Héloïse is laying the ground for her own farewell to Marianne. They can’t have the flesh-and-blood relationship beyond these few days, but that doesn’t mean that what they have afterwards isn’t real. Earlier, Marianne argued against trying to portray a person’s ‘presence’ in a painting on the basis that this presence is made up of fleeting impressions, but Héloïse responds that not all impressions are fleeting – some feelings are profound and lasting, like those embodied in the art (and the memories) these two create and experience together.

So when Héloïse listens to Vivaldi at the concert, she’s also listening to Marianne struggling to get the notes right on the harpsichord, and she’s experiencing the storm represented by Vivaldi, and the orchestra performing Vivaldi, and Marianne’s description of the piece, and so on. Marianne is ‘with’ Héloïse not only because she is looking at her, but because of those accumulated past experiences and the memories they created. Her current act of looking at Héloïse adds another layer to all these representations and mediations – but again, it’s no less real or intimate because it’s at a distance, or because Héloïse doesn’t know she is literally being looked at, or because they don’t literally meet after this. We see Marianne’s gaze only for a few seconds before we adopt her point of view, getting closer and closer to its object, and at this point we are sharing the emotional and bodily reactions of both women – it’s clear from all the love heaped on this film that many spectators are heaving and sobbing violently by the end… (Not me of course.) As Héloïse tells Marianne, ‘We are in the same place. Exactly the same place.’

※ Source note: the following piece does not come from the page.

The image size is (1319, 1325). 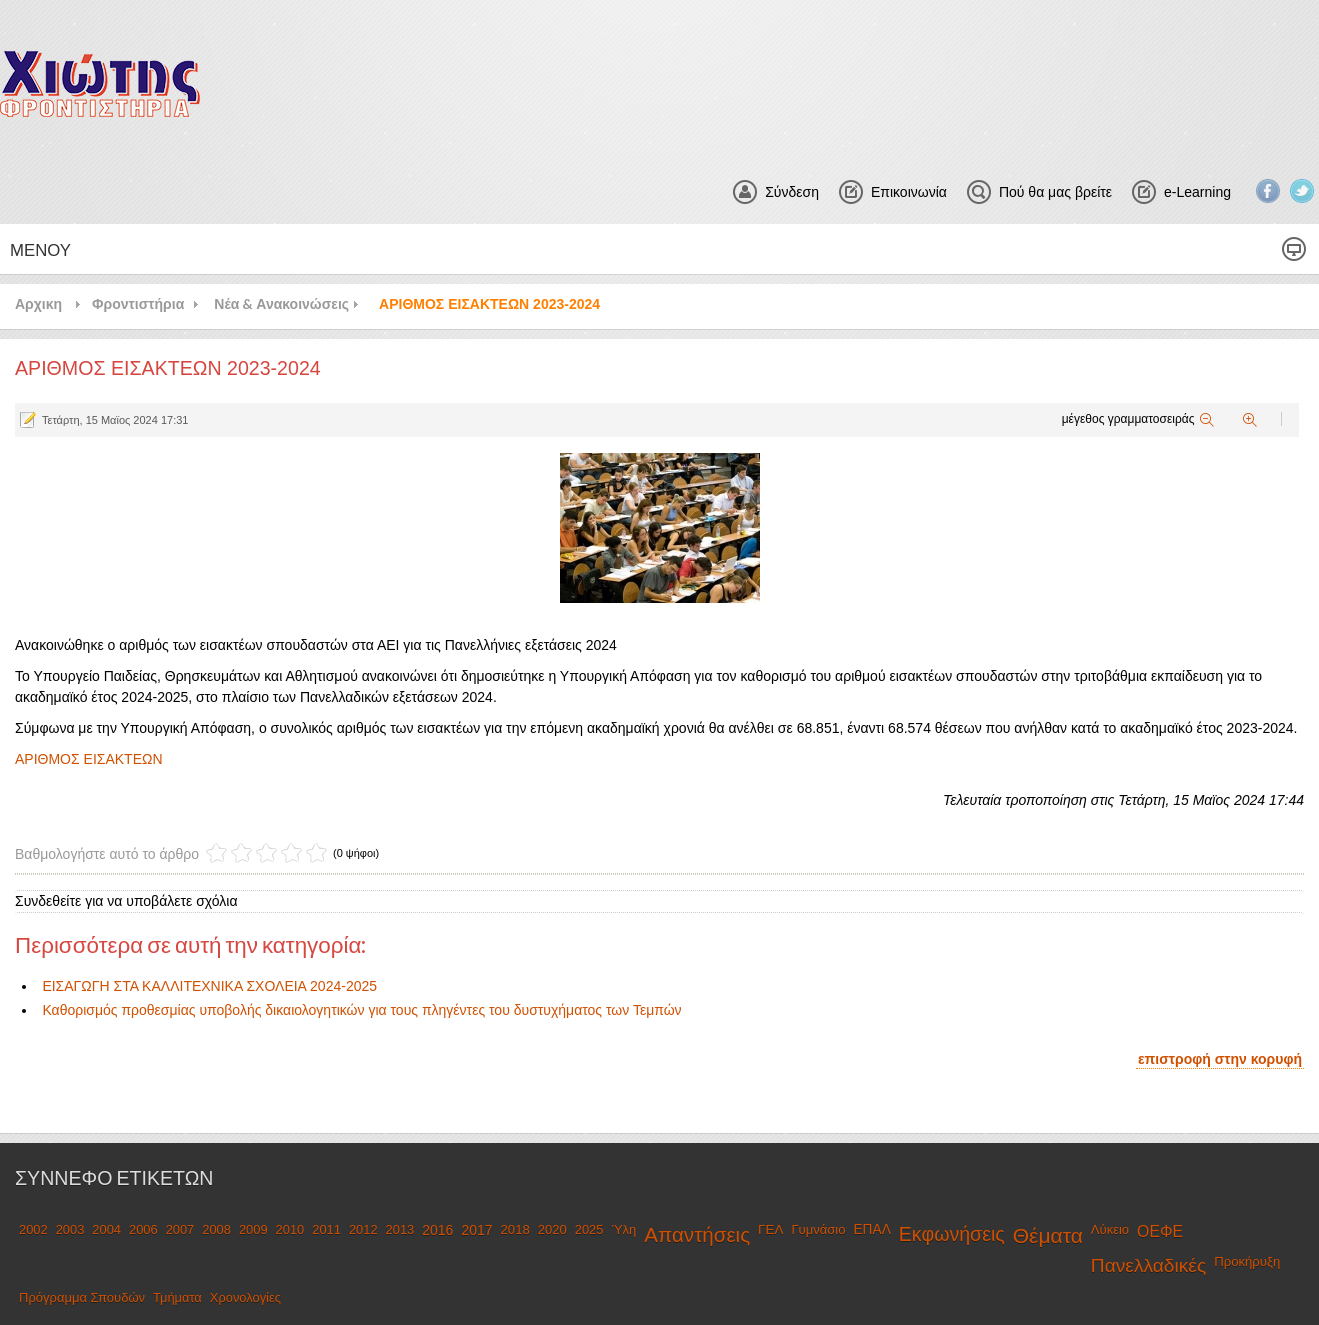 What do you see at coordinates (361, 1010) in the screenshot?
I see `Καθορισμός προθεσμίας υποβολής δικαιολογητικών για τους πληγέντες του δυστυχήματος των Τεμπών` at bounding box center [361, 1010]. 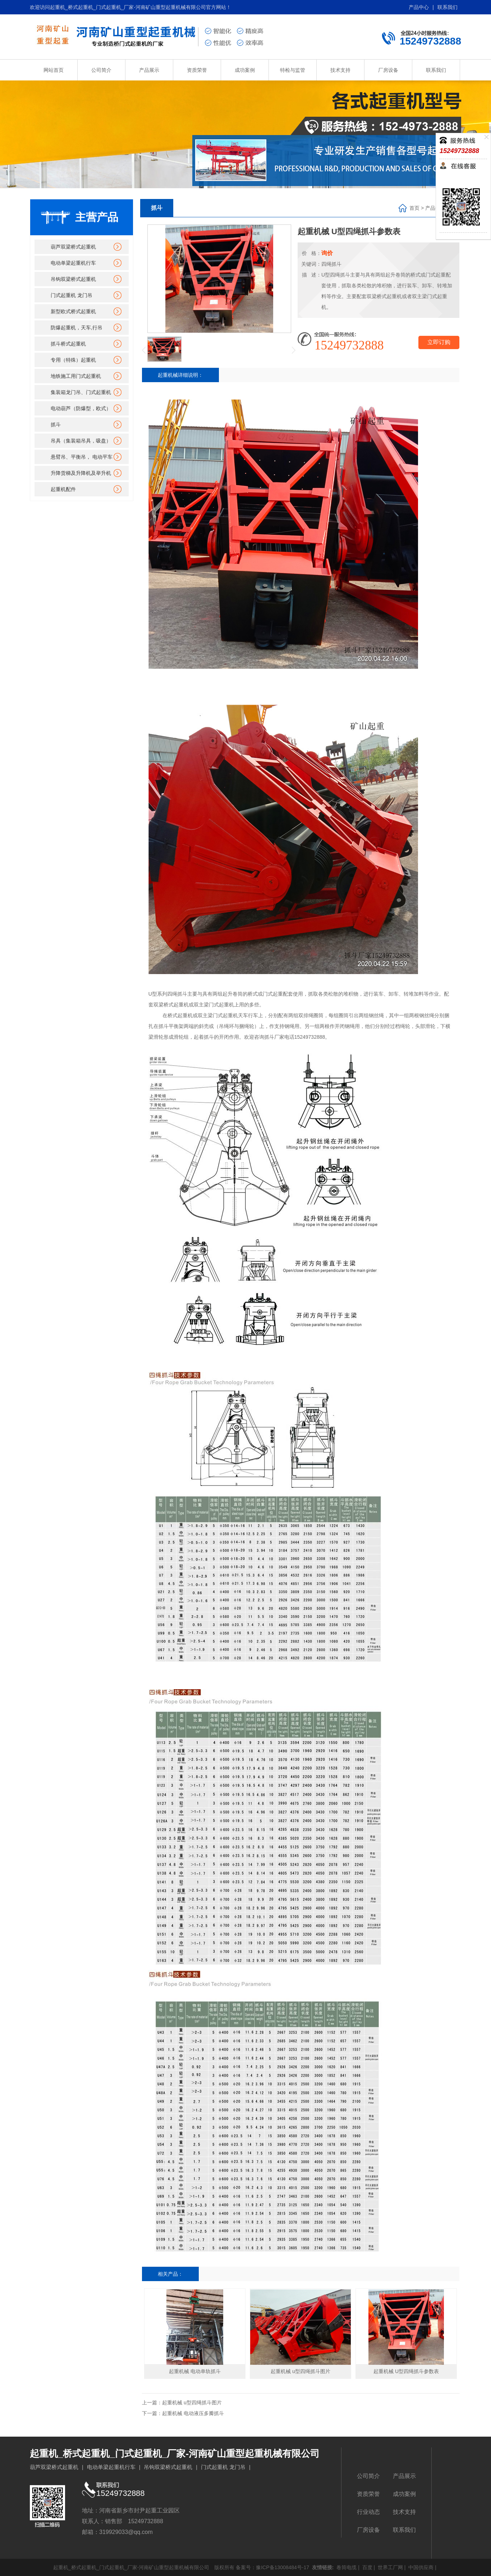 This screenshot has width=491, height=2576. Describe the element at coordinates (388, 70) in the screenshot. I see `厂房设备` at that location.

One final random note about the Orpheus theme: Marianne draws her self-portrait on p. 28 of Ovid’s Metamorphoses, at the end of Book 10, which is the book dominated by Orpheus. Following his loss of Eurydice he loses interest in women and becomes the first Thracian man to sleep with other men instead of women. At the start of Book 11 the Thracian women tear him limb from limb for this rejection, and he ends up in the underworld, back with Eurydice and free to walk in front of or behind her, and to look back at her, as much as he wants. On the page where Marianne draws, you can read the end of Orpheus’ final song, describing the death of Adonis and his transformation into a blood-coloured flower that blooms only briefly before the winds destroy it. I don’t have anything else to say about this, but it all seems significant!